A-69024

Clinical data
- Other names: A69024; 1-(2-Bromo-4,5-dimethoxybenzyl)-7-hydroxy-6-methoxy-2-methyl-1,2,3,4-tetrahydroisoquinoline
- Routes of administration: Unknown
- Drug class: Dopamine D_{1} receptor antagonist

Identifiers
- IUPAC name 1-[(2-bromo-4,5-dimethoxyphenyl)methyl]-6-methoxy-2-methyl-3,4-dihydro-1H-isoquinolin-7-ol;
- CAS Number: 58939-37-0;
- PubChem CID: 173657;
- ChemSpider: 151564;
- CompTox Dashboard (EPA): DTXSID20974436 ;

Chemical and physical data
- Formula: C_{20}H_{24}BrNO_{4}
- Molar mass: 422.319 g·mol^{−1}
- 3D model (JSmol): Interactive image;
- SMILES CN1CCC2=CC(=C(C=C2C1CC3=CC(=C(C=C3Br)OC)OC)O)OC;
- InChI InChI=1S/C20H24BrNO4/c1-22-6-5-12-8-18(24-2)17(23)10-14(12)16(22)7-13-9-19(25-3)20(26-4)11-15(13)21/h8-11,16,23H,5-7H2,1-4H3; Key:YVBUTIYRCMQJHW-UHFFFAOYSA-N;

= A-69024 =

A-69024 is a selective dopamine D_{1} receptor antagonist which was under development for the treatment of psychotic disorders but was never marketed. Its route of administration is unknown.

== Pharmacology ==
=== Pharmacodynamics ===
A-69024 is a selective dopamine D_{1} receptor antagonist. It shows high affinity for this receptor (K_{i} = 5.3–12.6 nM) and high selectivity for it over the dopamine D_{2} receptor (K_{i} = 1,290–1,320 nM; 102- to 249-fold lower affinity). Conversely, the drug shows very low affinity for the serotonin 5-HT_{2A} and 5-HT_{2C} receptors (K_{i} = >10,000 nM). On the other hand, it shows some affinity for the α_{2}-adrenergic receptor (K_{i} = 95.5 nM) but not for the α_{1}-adrenergic receptor (K_{i} = >1,000 nM).

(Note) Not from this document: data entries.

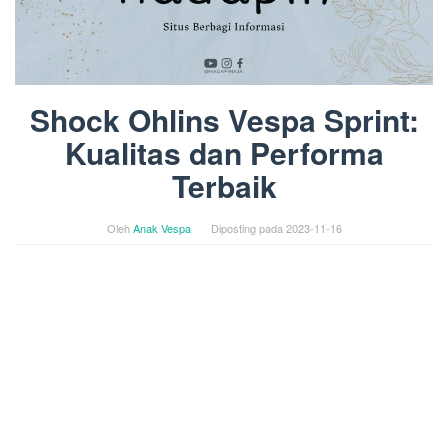
Shock Ohlins Vespa Sprint:
Kualitas dan Performa
Terbaik
Oleh
Anak Vespa
Diposting pada
2023-11-16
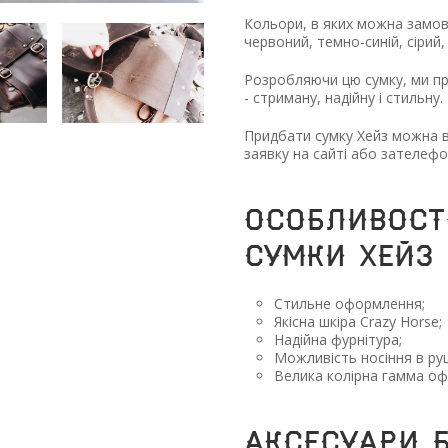
Кольори, в яких можна замови
червоний, темно-синій, сірий
Розробляючи цю сумку, ми пр
- стриману, надійну і стильну.
Придбати сумку Хейз можна в
заявку на сайті або зателе
Особливості
сумки Хейз
Стильне оформлення;
Якісна шкіра Crazy Horse;
Надійна фурнітура;
Можливість носіння в руці
Велика колірна гамма оф
Аксесуари 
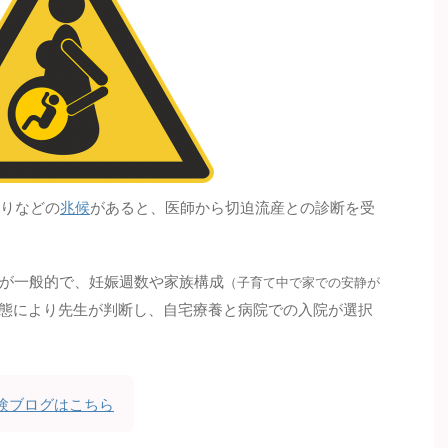
張りなどの
兆候
があると、医師から切迫流産との診断を受
が一般的で、妊娠週数や家族構成
（子育て中で家での安静が
態により先生が判断し、自宅療養と病院での入院が選択
験ブログはこちら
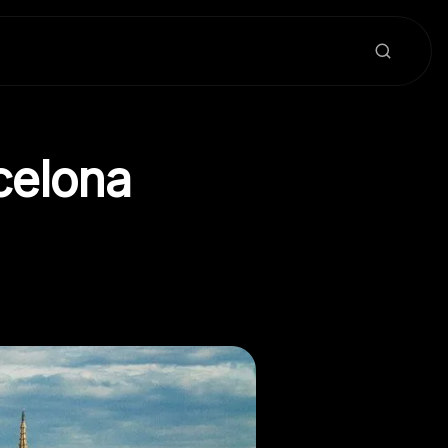
celona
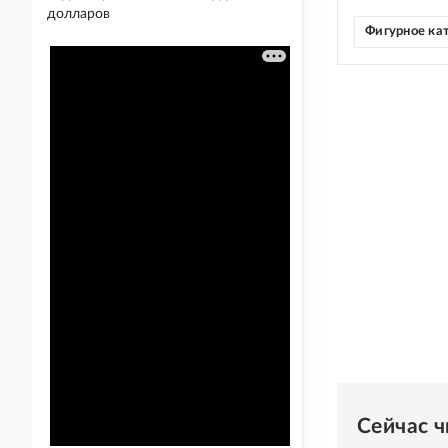
долларов
Фигурное ка
Сейчас 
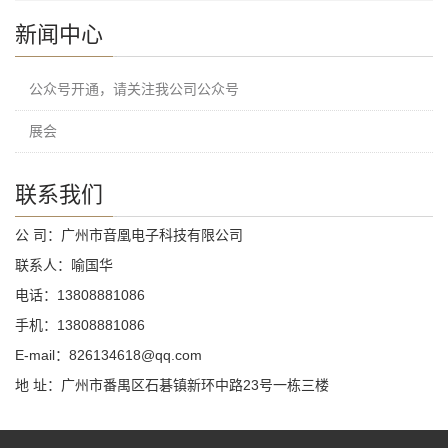
新闻中心
公众号开通，请关注我公司公众号
展会
联系我们
公 司：广州市音凰电子科技有限公司
联系人：喻国华
电话：13808881086
手机：13808881086
E-mail：826134618@qq.com
地 址：广州市番禺区石碁镇新环中路23号一栋三楼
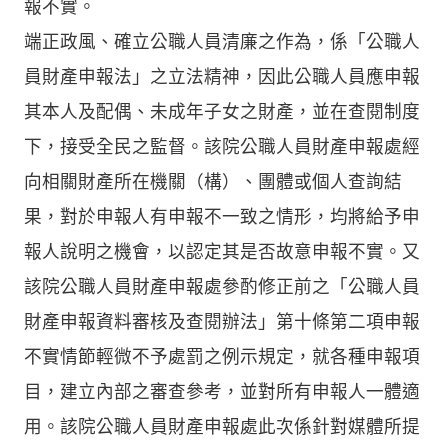
報不實。
端正政風、確立公職人員清廉之作為，係「公職人
員財產申報法」之立法精神，因此公職人員應申報
其本人及配偶、未成年子女之財產，並在查閱制度
下，接受全民之監督。該院公職人員財產申報處經
向相關財產所在機關（構）、團體或個人查詢結
果，對於申報人有申報不一致之情形，均將給予申
報人說明之機會，以認定其是否故意申報不實。又
該院公職人員財產申報處參酌修正前之「公職人員
財產申報資料審核及查閱辦法」第十條第二項申報
不實情節輕微不予處罰之例示規定，就各種申報項
目，建立內部之審查參考，並對所有申報人一體適
用。該院公職人員財產申報處此次係針對媒體所提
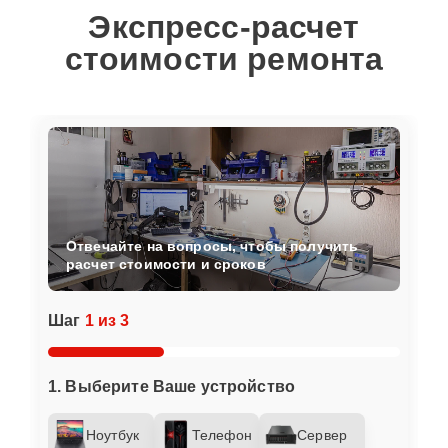
Экспресс-расчет
стоимости ремонта
Отвечайте на вопросы, чтобы получить
расчет стоимости и сроков
Шаг
1 из 3
1. Выберите Ваше устройство
Ноутбук
Телефон
Сервер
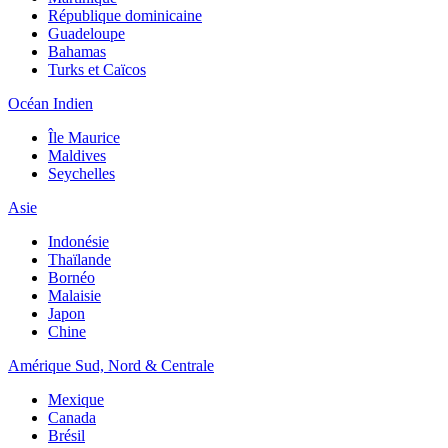
République dominicaine
Guadeloupe
Bahamas
Turks et Caïcos
Océan Indien
Île Maurice
Maldives
Seychelles
Asie
Indonésie
Thaïlande
Bornéo
Malaisie
Japon
Chine
Amérique Sud, Nord & Centrale
Mexique
Canada
Brésil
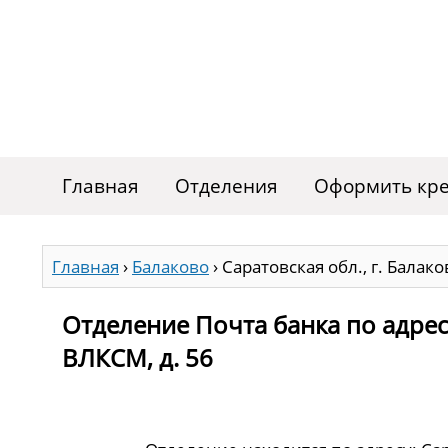
Главная
Отделения
Оформить кре
Главная
›
Балаково
›
Саратовская обл., г. Балако
Отделение Почта банка по адресу 
ВЛКСМ, д. 56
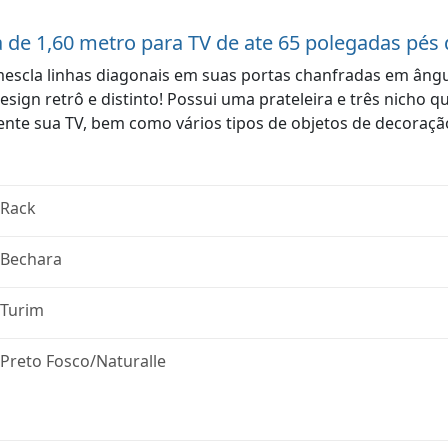
 de 1,60 metro para TV de ate 65 polegadas pés 
escla linhas diagonais em suas portas chanfradas em âng
ign retrô e distinto! Possui uma prateleira e três nicho 
nte sua TV, bem como vários tipos de objetos de decoraçã
Rack
Bechara
Turim
Preto Fosco/Naturalle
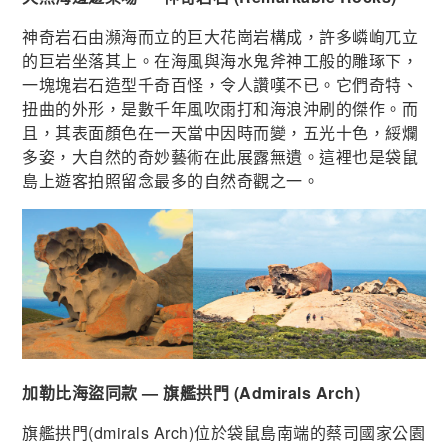
神奇岩石由瀕海而立的巨大花崗岩構成，許多嶙峋兀立
的巨岩坐落其上。在海風與海水鬼斧神工般的雕琢下，
一塊塊岩石造型千奇百怪，令人讚嘆不已。它們奇特、
扭曲的外形，是數千年風吹雨打和海浪沖刷的傑作。而
且，其表面顏色在一天當中因時而變，五光十色，綏爛
多姿，大自然的奇妙藝術在此展露無遺。這裡也是袋鼠
島上遊客拍照留念最多的自然奇觀之一。
加勒比海盜同款 — 旗艦拱門 (Admirals Arch)
旗艦拱門(dmirals Arch)位於袋鼠島南端的蔡司國家公園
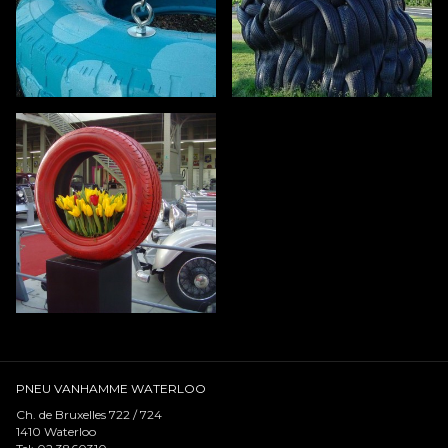
PNEU VANHAMME WATERLOO
Ch. de Bruxelles 722 / 724
1410
Waterloo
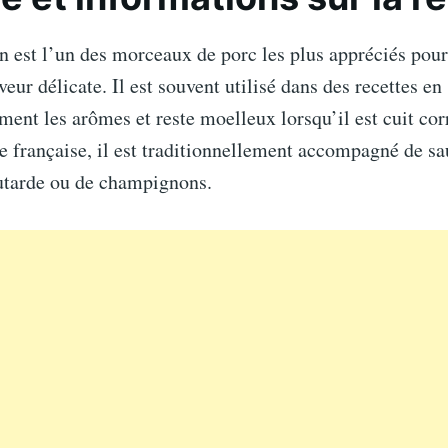
n est l’un des morceaux de porc les plus appréciés pour
veur délicate. Il est souvent utilisé dans des recettes en 
ment les arômes et reste moelleux lorsqu’il est cuit co
e française, il est traditionnellement accompagné de sa
tarde ou de champignons.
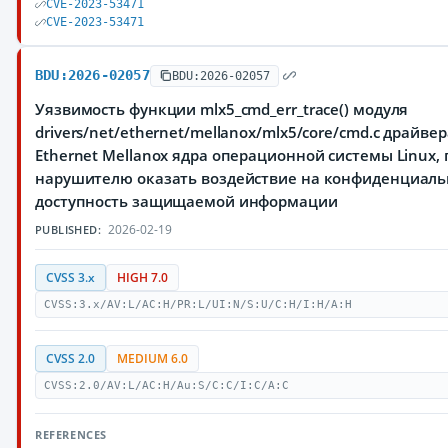
CVE-2023-53471
CVE-2023-53471
BDU:2026-02057
BDU:2026-02057
Уязвимость функции mlx5_cmd_err_trace() модуля
drivers/net/ethernet/mellanox/mlx5/core/cmd.c драйве
Ethernet Mellanox ядра операционной системы Linux
нарушителю оказать воздействие на конфиденциальн
доступность защищаемой информации
2026-02-19
PUBLISHED:
CVSS 3.x
HIGH 7.0
CVSS:3.x/AV:L/AC:H/PR:L/UI:N/S:U/C:H/I:H/A:H
CVSS 2.0
MEDIUM 6.0
CVSS:2.0/AV:L/AC:H/Au:S/C:C/I:C/A:C
REFERENCES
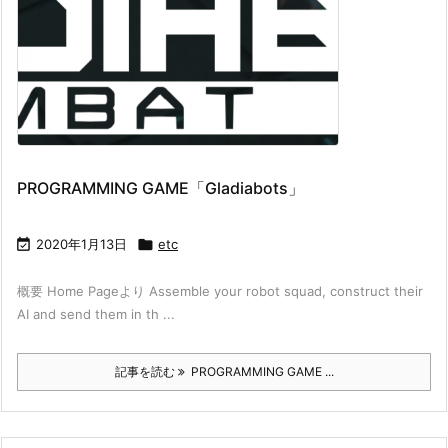
PROGRAMMING GAME「Gladiabots」

2020年1月13日

etc
概要 Home Pageより Assemble your robot squad, construct their
AI and send them in th ...
記事を読む
PROGRAMMING GAME ...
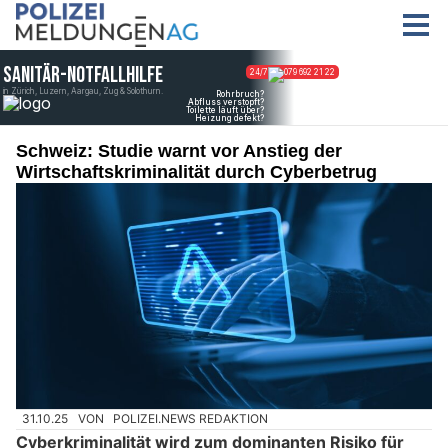
Schweiz: Studie warnt vor Anstieg der
Wirtschaftskriminalität durch Cyberbetrug
31.10.25
VON
POLIZEI.NEWS REDAKTION
Cyberkriminalität wird zum dominanten Risiko für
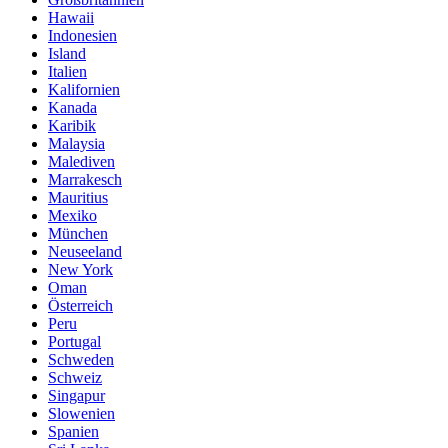
Hawaii
Indonesien
Island
Italien
Kalifornien
Kanada
Karibik
Malaysia
Malediven
Marrakesch
Mauritius
Mexiko
München
Neuseeland
New York
Oman
Österreich
Peru
Portugal
Schweden
Schweiz
Singapur
Slowenien
Spanien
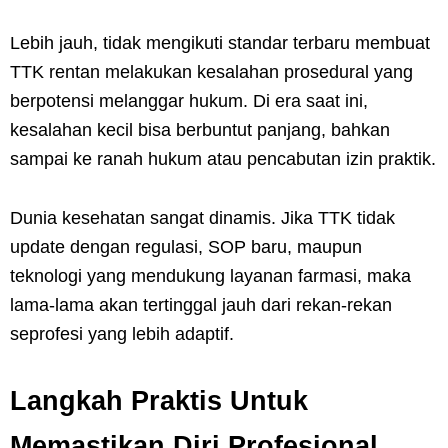
Lebih jauh, tidak mengikuti standar terbaru membuat
TTK rentan melakukan kesalahan prosedural yang
berpotensi melanggar hukum. Di era saat ini,
kesalahan kecil bisa berbuntut panjang, bahkan
sampai ke ranah hukum atau pencabutan izin praktik.
Dunia kesehatan sangat dinamis. Jika TTK tidak
update dengan regulasi, SOP baru, maupun
teknologi yang mendukung layanan farmasi, maka
lama-lama akan tertinggal jauh dari rekan-rekan
seprofesi yang lebih adaptif.
Langkah Praktis Untuk
Memastikan Diri Profesional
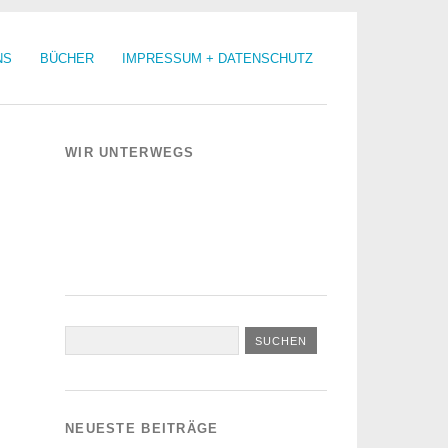
NS
BÜCHER
IMPRESSUM + DATENSCHUTZ
WIR UNTERWEGS
NEUESTE BEITRÄGE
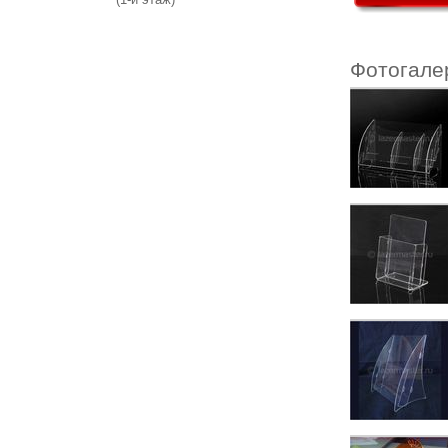
Фотогале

A-69024 blocks amphetamine- and cocaine-induced hyperlocomotion and apomorphine-induced stereotypy in rodents. It does not affect prolactin levels in rodents, unlike dopamine D_{2} receptor modulators. Along with SCH-23390, it produces aversive effects in rodents, whereas dopamine D_{2} receptor antagonists like spiperone and levosulpiride do not do so. The drug increases cocaine self-administration in rodents. Along with other dopamine D_{1} receptor antagonists, A-69024 has been found to block the head-twitch response induced by the serotonergic psychedelic DOI. Similarly, dopamine D_{2} receptor antagonists were likewise found to block the DOI-induced head-twitch response.

=== Pharmacokinetics ===
A-69024 showed poor oral bioavailability of less than 2.5% in rodents. As such, it is instead administered parenterally.

== Chemistry ==
=== Analogues ===
Radiolabeled forms of A-69024 have been developed and studied, for instance for potential use in positron emission tomography (PET) imaging.

== History ==
A-69024 was first described in the scientific literature by 1989. It was under development by Abbott Laboratories. The drug reached the preclinical research stage of development prior to the discontinuation of its development in 1994.